Tenho um fone no ouvido escutando notícias da mega entrevista do secretário de segurança do RJ Beltrame. Falando da atuação da polícia ao expulsar os traficantes da Vila Cruzeiro. Polícia ajudada pelos blindados dos fuzileiros navais. Bope entrando. Traficante assustados correndo sendo mostradas pela televisão. Nesse momento que divida minhas atenções em dois o caldo entorna.

A janela na minha frente se espatifa. Quebra tudo mesmo. O cara do meu lado esquerdo com rara calma, e a camisa enrolada na mão, empurra o resto do vidro para pular a janela.

Gritaria total “FDP motorista abre a porra da porta”. A porteira abre e todo mundo corre para o posto de gasolina do lado direito do ônibus.

Eu deixo umas dez pessoas descerem na minha frente, pois queria olhar para fora antes de sair correndo que nem doido.

Chuva forte. Corrida rápida. Todo mundo desesperado dentro da oficina do posto. Muitos lá no fundo. Ainda tem gente saindo do ônibus. Um policial passa na nossa frente com arma em punho. Algumas pessoas gritam perguntando o que estava acontecendo. O policial gesticula com que falando “Não ta acontecendo nada!”.

Olha pra Av.
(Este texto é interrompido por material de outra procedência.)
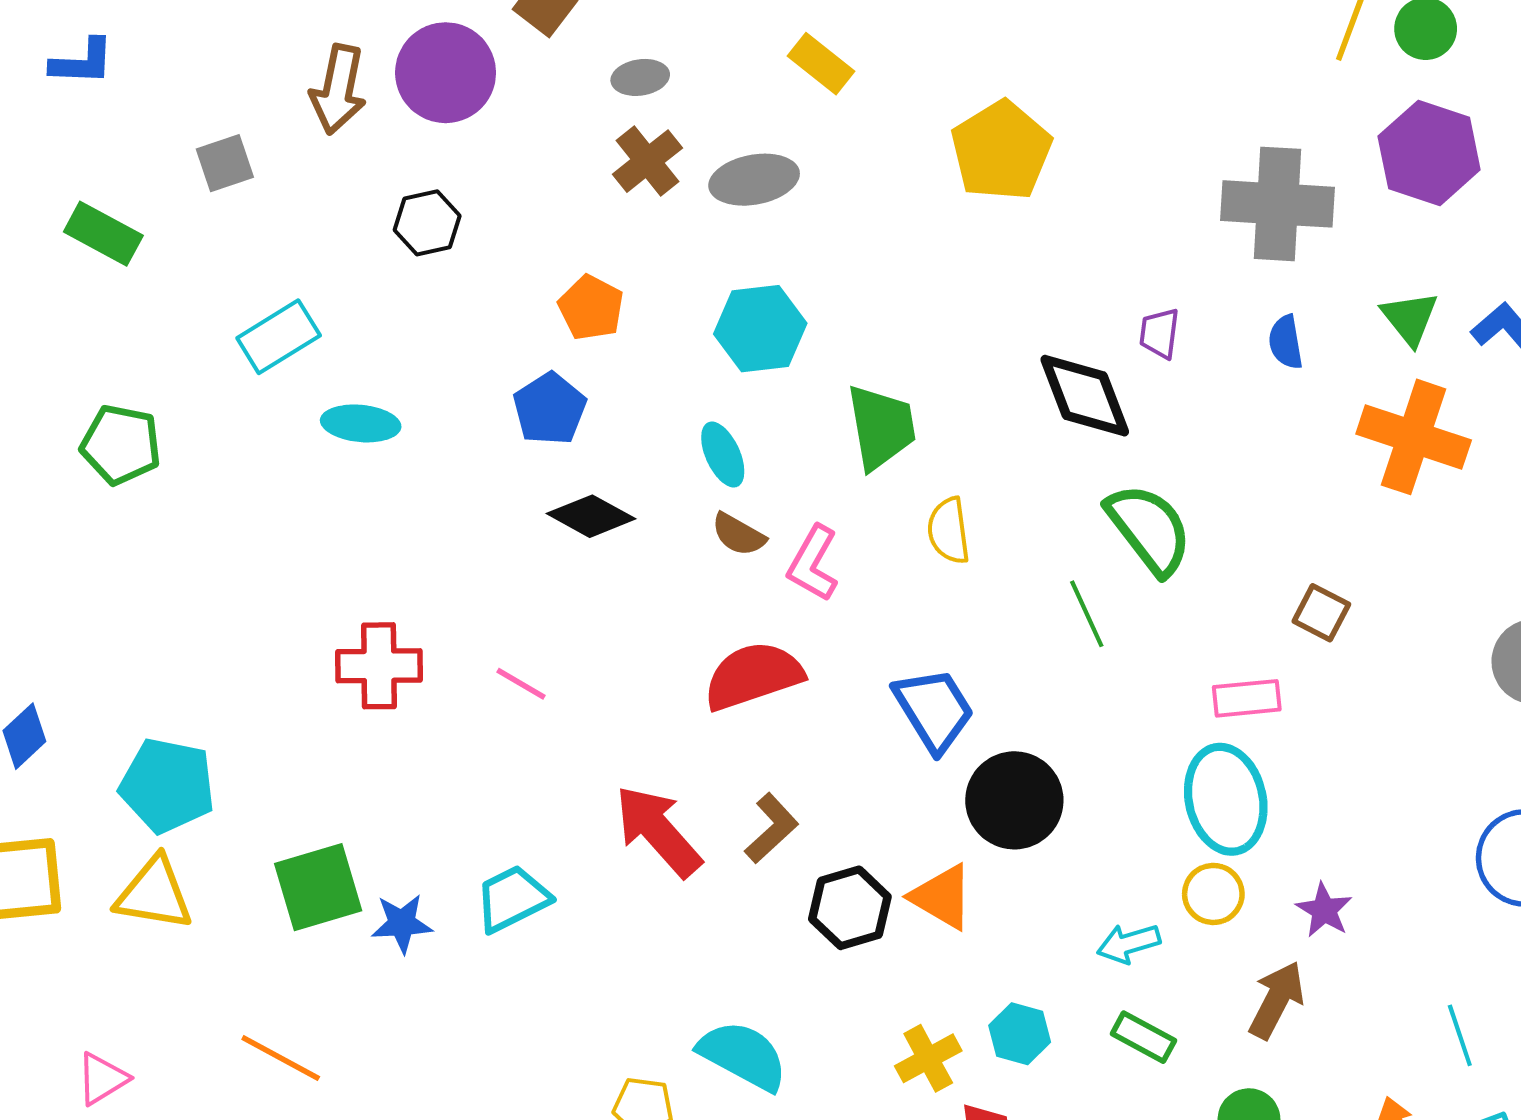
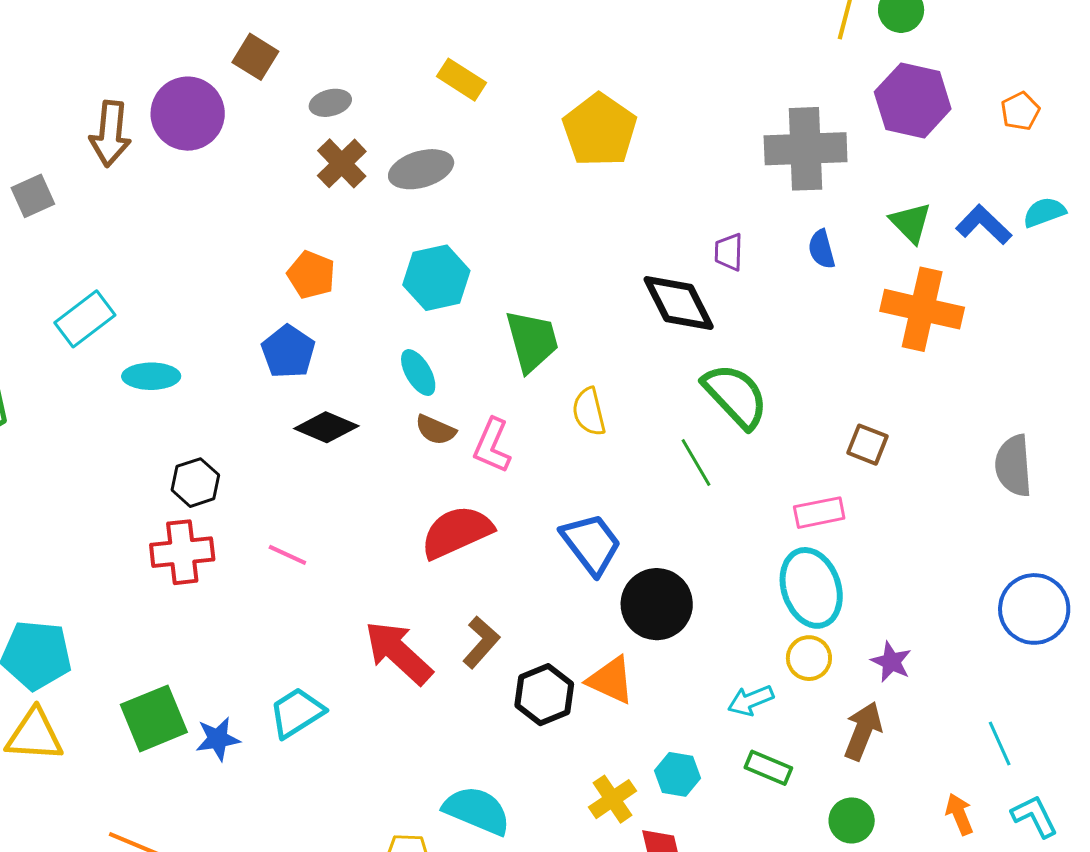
black hexagon: (427, 223) -> (195, 483), moved

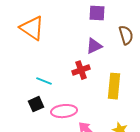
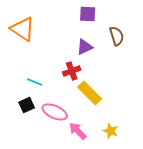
yellow rectangle: (114, 86) -> (90, 93), moved, turned -50
pink ellipse: (64, 111) -> (55, 112), turned 30

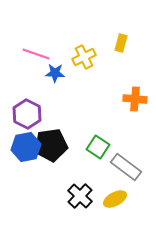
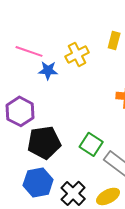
blue hexagon: (26, 147) -> (38, 182), moved

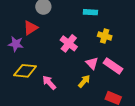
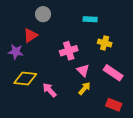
pink cross: (69, 43) -> (69, 51), turned 36
pink triangle: (92, 63) -> (83, 70), moved

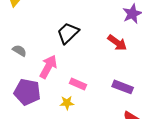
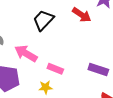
red arrow: (117, 43) -> (82, 15), moved
pink arrow: (48, 67) -> (26, 53), turned -85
Brasil e o trânsito para a pelo menos uns cinco metros do nosso ônibus.
Nosso ônibus?  Kkkkkkkkkk....

Voltamos pro ônibus e a chuva cai na cabeça de todo mundo.  Talvez acalmando o desespero nos fazendo sentir idiotas. Dentro do ônibus uma janela do lado esquerdo foi arrancada com o uso daquelas alavancas de emergência.

Ficando na frente da porta de trás quando o ônibus começa a se mover de novo dá pra ver a água entrando pelas ex-janelas. Olho direito e na minha frente está o sujeito que estava sem camisa pulando pela janela. Na verdade ele que quebrou a janela com dois potentes socos.

É verdade. É isso mesmo. O cara com a mão fechada e a camisa enrolada quebrou a janela. Ele disse que precisava sair do ônibus, pois não sabia o que estava acontecendo. Além disso o carro na contramão na verdade estava no espaço do posto de gasolina.

Fico prestando atenção para gritar para a trocadora “Passarela 14, vou descer na passarela 14”.  Motorista para no ponto correto e desço com mais duas pessoas. Sorte minha estar com guarda-chuva, já que vou andar uns dez minutos em chuva forte.

Dou uma pequena risada pensando que se não conseguir rir dessas coisas só resta o pânico e desespero.